Un exemple : certaines villes souffrent d'un échec scolaire massif. Or, c'est le ministère de l'éducation nationale qui doit, au premier chef, être interpellé, pas celui de la ville.
Il faut s'attaquer aux causes. Le livre limpide d'Éric Maurin sur le ghetto français montre qu'il faut des ghettos de riches pour que se constituent des ghettos de pauvres.
Mme Esther Benbassa. - Eh oui !
M. Claude Dilain, pour le groupe socialiste. - Si l'on n'y remédie pas, les mêmes causes produiront les mêmes effets.
Deux mots sur le budget de la ville, que je n'ai pu présenter ici. Entre 2007 et 2012, les crédits du programme 147 ont baissé de plus de moitié (55 %). Cette année, la situation se stabilise, en dépit d'un contexte budgétaire difficile.

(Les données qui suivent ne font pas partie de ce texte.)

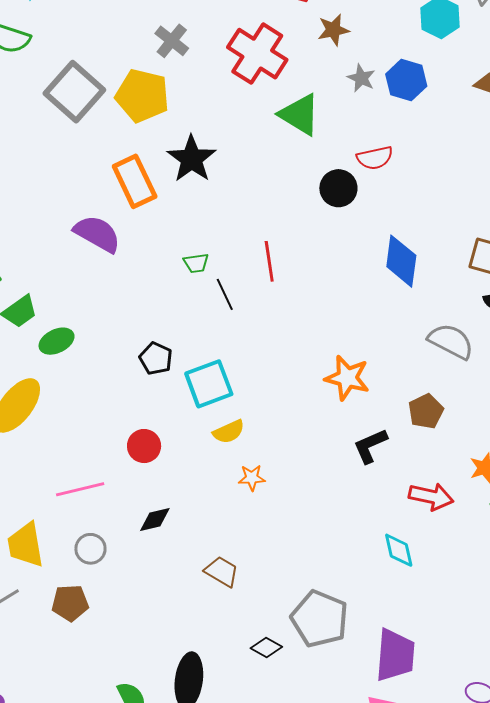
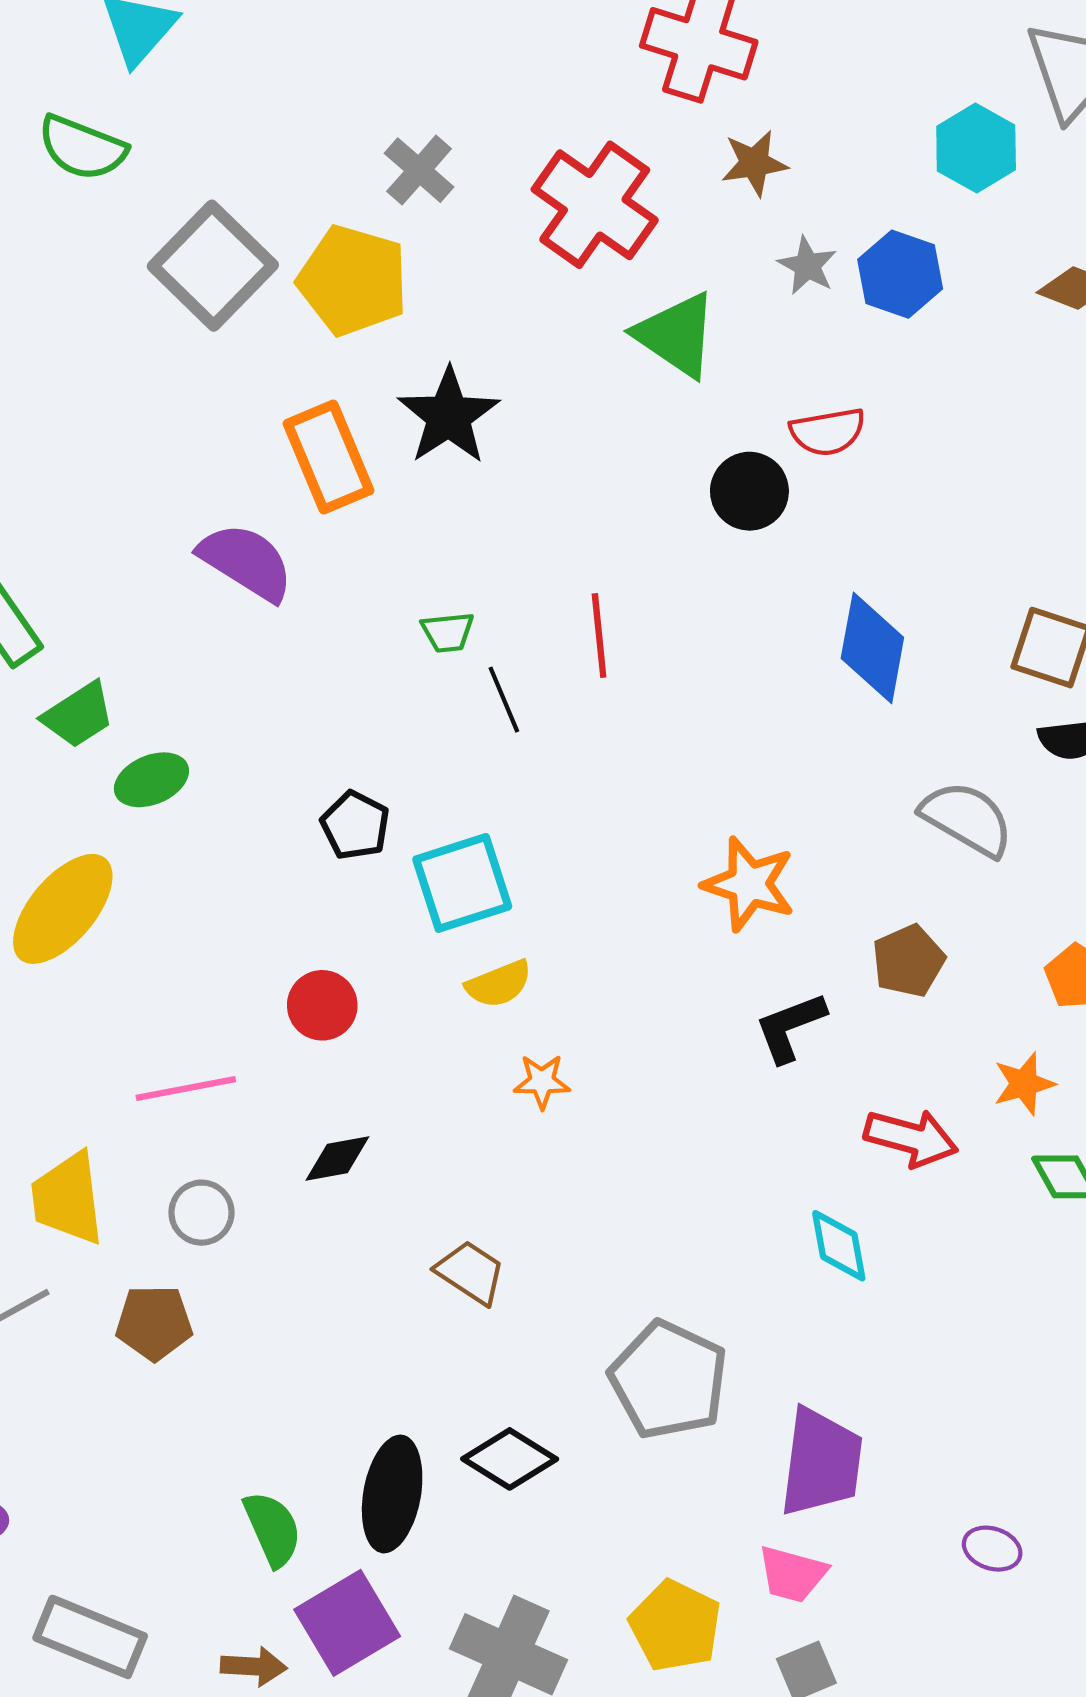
black diamond: (266, 648) -> (510, 1459), moved, size x1.4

La baisse de 20 millions est compensée par le versement de la même somme en provenance du Fonds de prévention de la délinquance, ce que je trouve satisfaisant au plan des principes parce que la prévention de la délinquance relève à mes yeux de la politique de la ville et non du ministère de l'intérieur.

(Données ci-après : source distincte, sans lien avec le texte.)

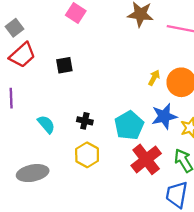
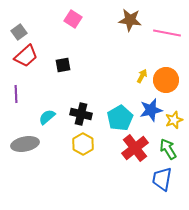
black cross: (85, 121) -> (81, 114), size x1.5
cyan semicircle: (46, 124) -> (47, 117), turned -90
gray ellipse: (33, 173) -> (25, 144), moved

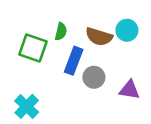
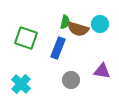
green semicircle: (61, 32) -> (65, 22), moved
gray circle: (94, 77) -> (71, 80), moved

J'approuve les emplois francs. Le bilan des zones franches est satisfaisant, sauf pour l'emploi. Les expérimentations de Marseille, Grenoble et Clichy-sous-Bois devraient relancer les choses.
La DSU augmente, à 120 millions d'euros, et la DDU, à 165 millions d'euros. C'est positif.
Vous dites vouloir réformer en profondeur la politique de la ville, monsieur le ministre : ce débat vous donnera l'occasion de nous en dire plus. (Applaudissements à gauche)
M. Christian Favier . - Si la politique de la ville comprend l'ensemble des actions de l'État visant à lutter contre l'exclusion, n'oublions pas que la dégradation des conditions de vie est le fait d'une politique qui a accru le chômage, réduit le pouvoir d'achat et qui est allée jusqu'à dresser les populations les unes contre les autres.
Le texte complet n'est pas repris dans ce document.